Records to use.
▬▬▬
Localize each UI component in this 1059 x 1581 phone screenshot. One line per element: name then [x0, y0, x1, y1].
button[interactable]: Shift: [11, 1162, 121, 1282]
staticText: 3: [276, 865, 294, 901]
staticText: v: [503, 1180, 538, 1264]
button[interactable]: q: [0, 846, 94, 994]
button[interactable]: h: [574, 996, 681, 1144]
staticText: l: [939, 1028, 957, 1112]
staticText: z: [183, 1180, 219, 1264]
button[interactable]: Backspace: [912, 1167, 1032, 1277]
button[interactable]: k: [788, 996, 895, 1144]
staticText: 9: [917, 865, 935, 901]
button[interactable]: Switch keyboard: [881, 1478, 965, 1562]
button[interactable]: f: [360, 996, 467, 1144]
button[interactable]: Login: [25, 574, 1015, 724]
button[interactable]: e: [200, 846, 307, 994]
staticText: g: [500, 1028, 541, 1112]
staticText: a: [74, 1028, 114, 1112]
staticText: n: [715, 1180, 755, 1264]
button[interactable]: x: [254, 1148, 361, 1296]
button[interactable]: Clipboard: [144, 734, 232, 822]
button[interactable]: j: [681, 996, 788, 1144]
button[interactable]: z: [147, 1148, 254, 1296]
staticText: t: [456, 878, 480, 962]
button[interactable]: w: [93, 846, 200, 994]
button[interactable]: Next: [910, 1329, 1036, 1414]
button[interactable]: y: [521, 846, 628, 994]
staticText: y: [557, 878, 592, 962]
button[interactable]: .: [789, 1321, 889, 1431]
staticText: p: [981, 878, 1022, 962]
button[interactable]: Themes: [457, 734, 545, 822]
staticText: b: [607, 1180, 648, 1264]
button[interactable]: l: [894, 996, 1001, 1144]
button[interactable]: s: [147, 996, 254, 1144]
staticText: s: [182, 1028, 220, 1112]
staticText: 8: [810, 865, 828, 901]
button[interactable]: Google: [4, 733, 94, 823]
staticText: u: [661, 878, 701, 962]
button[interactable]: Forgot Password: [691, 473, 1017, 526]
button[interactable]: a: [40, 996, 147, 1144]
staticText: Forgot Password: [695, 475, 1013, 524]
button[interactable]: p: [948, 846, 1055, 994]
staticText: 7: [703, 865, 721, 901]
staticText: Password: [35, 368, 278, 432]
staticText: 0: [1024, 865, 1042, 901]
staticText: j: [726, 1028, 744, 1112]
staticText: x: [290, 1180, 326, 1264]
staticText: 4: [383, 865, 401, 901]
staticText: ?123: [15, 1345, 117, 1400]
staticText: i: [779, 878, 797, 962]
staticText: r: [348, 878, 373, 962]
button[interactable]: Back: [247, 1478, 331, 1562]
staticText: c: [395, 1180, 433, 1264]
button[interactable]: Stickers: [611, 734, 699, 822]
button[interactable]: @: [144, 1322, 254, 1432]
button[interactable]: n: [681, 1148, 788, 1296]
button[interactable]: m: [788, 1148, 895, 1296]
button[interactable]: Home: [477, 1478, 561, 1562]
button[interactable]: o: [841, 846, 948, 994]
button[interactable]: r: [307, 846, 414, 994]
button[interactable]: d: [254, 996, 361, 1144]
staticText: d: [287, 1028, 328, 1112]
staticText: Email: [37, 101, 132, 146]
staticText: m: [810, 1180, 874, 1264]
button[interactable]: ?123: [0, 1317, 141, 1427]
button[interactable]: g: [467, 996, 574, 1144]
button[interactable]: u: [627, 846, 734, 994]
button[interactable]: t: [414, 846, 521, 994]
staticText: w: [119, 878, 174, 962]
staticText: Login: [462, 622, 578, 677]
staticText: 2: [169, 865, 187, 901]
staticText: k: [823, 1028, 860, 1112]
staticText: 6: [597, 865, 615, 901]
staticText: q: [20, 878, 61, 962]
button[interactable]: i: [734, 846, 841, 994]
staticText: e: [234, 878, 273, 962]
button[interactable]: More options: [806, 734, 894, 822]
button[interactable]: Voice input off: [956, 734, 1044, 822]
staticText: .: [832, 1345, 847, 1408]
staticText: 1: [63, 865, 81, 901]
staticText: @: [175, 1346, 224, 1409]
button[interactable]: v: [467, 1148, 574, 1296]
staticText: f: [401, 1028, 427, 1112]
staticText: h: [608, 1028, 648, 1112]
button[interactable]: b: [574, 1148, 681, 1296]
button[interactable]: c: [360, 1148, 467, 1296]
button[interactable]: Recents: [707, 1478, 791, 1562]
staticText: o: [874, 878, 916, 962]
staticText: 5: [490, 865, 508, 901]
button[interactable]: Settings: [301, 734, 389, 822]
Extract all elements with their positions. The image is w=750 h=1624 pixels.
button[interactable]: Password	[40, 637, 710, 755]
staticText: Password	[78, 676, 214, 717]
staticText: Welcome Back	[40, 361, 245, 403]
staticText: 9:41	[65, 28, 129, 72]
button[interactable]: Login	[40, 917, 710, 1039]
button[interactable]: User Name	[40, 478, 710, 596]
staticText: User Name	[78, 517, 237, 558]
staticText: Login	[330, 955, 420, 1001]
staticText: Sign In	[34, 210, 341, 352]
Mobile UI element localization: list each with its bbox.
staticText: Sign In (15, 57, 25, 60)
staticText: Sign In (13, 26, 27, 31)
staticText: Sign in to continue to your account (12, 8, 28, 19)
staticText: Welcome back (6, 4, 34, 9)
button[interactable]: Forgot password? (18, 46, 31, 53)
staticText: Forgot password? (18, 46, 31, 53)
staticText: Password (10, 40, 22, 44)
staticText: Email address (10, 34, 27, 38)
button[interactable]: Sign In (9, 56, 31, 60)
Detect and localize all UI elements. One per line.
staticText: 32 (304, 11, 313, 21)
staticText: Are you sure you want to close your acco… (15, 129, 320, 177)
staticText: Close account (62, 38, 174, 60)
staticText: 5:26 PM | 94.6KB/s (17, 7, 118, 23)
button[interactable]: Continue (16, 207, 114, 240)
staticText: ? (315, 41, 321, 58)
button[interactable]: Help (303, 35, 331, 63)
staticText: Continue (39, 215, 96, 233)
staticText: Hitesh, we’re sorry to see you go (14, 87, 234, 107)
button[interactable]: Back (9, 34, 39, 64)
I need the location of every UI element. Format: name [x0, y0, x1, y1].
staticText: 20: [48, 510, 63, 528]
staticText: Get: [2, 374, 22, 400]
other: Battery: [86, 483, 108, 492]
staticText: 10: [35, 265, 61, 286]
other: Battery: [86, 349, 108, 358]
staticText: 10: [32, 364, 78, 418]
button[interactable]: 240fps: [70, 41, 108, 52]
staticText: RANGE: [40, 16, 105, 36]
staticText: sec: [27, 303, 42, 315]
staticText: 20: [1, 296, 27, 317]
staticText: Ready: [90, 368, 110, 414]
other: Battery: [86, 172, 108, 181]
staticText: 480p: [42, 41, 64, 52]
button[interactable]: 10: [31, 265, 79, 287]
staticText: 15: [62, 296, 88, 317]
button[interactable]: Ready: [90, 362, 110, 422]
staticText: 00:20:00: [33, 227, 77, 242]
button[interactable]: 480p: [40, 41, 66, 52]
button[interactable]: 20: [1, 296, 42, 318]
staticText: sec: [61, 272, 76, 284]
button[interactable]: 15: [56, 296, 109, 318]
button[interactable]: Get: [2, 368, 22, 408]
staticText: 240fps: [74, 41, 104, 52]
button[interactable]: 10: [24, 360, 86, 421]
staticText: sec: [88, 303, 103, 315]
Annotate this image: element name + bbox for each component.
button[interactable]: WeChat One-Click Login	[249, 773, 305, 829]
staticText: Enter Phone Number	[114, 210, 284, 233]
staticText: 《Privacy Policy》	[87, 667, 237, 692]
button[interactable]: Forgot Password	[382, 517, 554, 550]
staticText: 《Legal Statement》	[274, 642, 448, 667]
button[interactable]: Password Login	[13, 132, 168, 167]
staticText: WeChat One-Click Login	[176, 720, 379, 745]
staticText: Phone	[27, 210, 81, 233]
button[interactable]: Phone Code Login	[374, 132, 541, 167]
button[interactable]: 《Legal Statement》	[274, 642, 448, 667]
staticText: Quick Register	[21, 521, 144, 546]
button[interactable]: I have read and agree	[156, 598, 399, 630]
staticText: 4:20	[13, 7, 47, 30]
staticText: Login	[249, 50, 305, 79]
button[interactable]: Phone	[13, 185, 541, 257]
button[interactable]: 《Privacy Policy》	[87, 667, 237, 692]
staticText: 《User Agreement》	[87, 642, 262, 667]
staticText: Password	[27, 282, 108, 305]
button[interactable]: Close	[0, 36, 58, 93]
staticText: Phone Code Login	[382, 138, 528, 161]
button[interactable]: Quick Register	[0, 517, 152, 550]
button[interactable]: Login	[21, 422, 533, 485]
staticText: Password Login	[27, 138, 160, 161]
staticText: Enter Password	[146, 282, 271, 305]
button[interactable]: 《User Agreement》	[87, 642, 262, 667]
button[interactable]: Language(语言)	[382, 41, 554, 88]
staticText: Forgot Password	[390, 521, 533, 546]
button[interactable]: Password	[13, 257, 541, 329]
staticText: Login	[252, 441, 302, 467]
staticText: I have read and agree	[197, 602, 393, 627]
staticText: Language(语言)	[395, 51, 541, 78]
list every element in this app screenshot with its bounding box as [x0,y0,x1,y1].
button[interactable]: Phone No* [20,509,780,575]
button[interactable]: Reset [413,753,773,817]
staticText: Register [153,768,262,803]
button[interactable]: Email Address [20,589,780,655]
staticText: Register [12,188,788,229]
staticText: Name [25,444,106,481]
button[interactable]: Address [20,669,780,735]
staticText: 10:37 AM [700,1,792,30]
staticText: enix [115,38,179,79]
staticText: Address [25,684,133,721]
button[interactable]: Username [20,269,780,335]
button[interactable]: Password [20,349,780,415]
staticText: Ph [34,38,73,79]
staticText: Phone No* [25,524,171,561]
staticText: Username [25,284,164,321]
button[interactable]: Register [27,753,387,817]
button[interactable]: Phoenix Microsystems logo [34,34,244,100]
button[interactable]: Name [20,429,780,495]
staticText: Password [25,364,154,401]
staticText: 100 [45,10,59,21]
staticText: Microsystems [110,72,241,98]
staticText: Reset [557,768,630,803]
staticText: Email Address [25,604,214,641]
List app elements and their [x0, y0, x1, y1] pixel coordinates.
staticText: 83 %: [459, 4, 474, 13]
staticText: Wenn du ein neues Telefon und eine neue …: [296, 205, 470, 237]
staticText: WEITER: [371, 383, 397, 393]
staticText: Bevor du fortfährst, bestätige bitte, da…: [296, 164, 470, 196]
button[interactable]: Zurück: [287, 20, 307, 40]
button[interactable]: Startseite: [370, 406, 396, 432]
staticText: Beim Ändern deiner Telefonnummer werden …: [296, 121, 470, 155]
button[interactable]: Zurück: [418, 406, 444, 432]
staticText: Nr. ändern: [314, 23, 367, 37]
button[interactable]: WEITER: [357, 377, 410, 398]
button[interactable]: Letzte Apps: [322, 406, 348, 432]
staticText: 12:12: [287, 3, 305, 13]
▬▬▬
Exercise description. Determine which lines above include the word "other", and report those lines in full.

Reply.
other: Battery: [86, 483, 108, 492]
other: Battery: [86, 349, 108, 358]
other: Battery: [86, 172, 108, 181]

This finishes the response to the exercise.